When a sales rep gets a lead -- whether it’s an inbound lead, a referral, or sourced through the rep’s own efforts -- they have to prioritize it against the other opportunities they’re working. And this can be a challenge, because while one lead might look great on paper, another could ultimately prove to be the better-quality lead.
So how should a rep prioritize which leads they pursue first, second, third, and so on?
Today, most reps prioritize leads based on the time they come in or are sourced by the rep. Instead of embracing data to inform their prioritization, reps often work one lead before another simply because it arrived in their pipeline an hour before the second one.
However, there’s a better way to go about this. In the era of inbound sales, reps should be pursuing prospects based on the level of interest they have expressed, and not when a given lead appears in the pipeline.
The four-step strategy below can help reps prioritize their leads based on prospect interest, ensuring that the hottest leads are always worked on first.
1) Work inbound leads first.
The first leads to touch base with are the people who have already come to your website and expressed interest by downloading a resource or taking some other action. These leads come first because the prospects have already shown that the product might be a viable solution for their business. It’s critical to follow up quickly, too: Research has shown that reps are 100 times more likely to connect with an inbound lead if they follow-up in the first five minutes.
Other types of inbound leads include referrals and folks who have contacted you via social media. If the prospect has actively demonstrated their interest in some way (or a trusted referral source has on their behalf), salespeople should reach out ASAP.
2) Work prospects who have opened your emails second.
Salespeople send countless emails to potential clients each and every day. Which of these prospects actually opens your messages?
HubSpot Sales shows reps which prospects are opening their emails, how often, and if they’re clicking on the links the reps has sent them.
An email open is a sign that the buyer is checking out what you sent, and considering what you have to say. Capitalize on the attention by reaching out as soon as a buyer opens your email.
3) Work prospects who have visited your company’s website third.
Of your leads, who continues to come back to your website to download material and consume content?
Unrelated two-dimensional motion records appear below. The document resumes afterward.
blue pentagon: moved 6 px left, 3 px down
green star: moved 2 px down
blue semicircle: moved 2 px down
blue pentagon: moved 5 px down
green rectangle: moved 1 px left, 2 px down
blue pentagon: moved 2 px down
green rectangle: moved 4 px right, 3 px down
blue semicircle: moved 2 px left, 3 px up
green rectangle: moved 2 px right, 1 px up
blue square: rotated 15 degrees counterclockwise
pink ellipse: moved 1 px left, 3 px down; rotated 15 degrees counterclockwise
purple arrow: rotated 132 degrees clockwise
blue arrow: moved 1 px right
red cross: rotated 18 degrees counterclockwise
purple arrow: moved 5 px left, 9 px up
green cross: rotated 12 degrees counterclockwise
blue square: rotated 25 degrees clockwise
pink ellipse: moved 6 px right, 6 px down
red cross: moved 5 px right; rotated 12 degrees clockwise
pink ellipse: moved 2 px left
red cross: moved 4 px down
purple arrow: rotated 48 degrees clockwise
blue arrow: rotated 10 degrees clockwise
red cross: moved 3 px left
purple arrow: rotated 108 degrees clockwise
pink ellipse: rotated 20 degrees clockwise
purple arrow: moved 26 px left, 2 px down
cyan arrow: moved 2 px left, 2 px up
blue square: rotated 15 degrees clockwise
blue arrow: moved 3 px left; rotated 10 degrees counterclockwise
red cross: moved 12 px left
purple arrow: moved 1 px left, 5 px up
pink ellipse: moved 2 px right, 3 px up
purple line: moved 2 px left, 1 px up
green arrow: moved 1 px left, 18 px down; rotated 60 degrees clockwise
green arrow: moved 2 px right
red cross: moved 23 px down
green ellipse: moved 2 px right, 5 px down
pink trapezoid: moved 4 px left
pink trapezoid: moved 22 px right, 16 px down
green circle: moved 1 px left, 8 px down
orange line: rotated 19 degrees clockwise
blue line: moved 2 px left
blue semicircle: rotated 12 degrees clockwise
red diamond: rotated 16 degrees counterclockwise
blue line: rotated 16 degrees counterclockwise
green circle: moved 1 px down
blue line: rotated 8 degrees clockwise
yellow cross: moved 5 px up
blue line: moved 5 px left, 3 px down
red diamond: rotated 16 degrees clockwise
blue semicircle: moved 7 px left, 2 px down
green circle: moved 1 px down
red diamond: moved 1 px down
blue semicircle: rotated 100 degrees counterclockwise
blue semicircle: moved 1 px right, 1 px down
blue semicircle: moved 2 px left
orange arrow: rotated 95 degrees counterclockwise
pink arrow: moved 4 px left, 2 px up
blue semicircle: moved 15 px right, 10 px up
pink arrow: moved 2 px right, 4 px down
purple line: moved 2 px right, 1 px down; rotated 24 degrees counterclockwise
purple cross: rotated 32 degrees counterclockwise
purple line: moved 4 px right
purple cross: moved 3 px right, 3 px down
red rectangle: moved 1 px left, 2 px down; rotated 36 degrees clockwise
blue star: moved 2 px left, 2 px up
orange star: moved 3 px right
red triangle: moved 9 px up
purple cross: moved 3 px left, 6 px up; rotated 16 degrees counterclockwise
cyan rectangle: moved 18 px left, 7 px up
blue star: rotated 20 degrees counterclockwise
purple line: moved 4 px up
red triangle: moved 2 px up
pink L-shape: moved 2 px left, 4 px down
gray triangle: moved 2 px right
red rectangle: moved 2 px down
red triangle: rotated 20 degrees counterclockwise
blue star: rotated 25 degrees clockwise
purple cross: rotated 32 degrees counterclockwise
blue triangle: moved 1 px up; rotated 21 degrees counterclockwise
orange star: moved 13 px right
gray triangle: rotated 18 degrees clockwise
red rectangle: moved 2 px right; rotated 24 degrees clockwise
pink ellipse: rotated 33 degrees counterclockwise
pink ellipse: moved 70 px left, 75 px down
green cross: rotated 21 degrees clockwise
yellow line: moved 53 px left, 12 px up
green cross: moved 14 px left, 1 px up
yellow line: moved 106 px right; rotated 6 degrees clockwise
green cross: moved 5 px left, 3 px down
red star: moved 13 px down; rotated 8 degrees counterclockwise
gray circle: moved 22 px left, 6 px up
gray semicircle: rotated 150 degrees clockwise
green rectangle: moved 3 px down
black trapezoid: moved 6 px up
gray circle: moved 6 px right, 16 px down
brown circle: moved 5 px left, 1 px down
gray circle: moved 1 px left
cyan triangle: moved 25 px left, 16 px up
Folks who are clearly looking to learn as much as they can about your product are likely in need of a guiding hand and some information from a sales rep. With a prospect expressing a significant amount of interest by returning to your website time and again, reps should prioritize these leads over those that haven’t expressed interest.
How do you know which prospects are visiting your website? When a lead views a page on your website, HubSpot’s free CRM records this action in the prospect’s timeline. The system also shows how often they’ve come back to the website, and if the rep and prospect have mutual connections.
4) Work outbound-sourced prospects that are perfect fits last.
After spending a few hours researching prospects, salespeople should be able to put together a list of good fit prospects based on educated guesses about pain points, or commonalities with current successful customers.
Not sure how to identify perfect fit prospects? HubSpot CRM can help here as well. Reps can narrow down the system’s database of 19 million prospects to good fit leads based on company size, industry, or location, among other filters.
Reaching out to leads in the right order is critical for a sales rep’s success. Instead of responding to leads as they come in, prioritizing the hottest ones based on behavior and demonstrated interest is the easiest way to convert prospects to customers.
Don’t miss out on a great opportunity because your prioritization system is out of whack. Use this four-step system to prioritize your leads, and watch your close rate climb.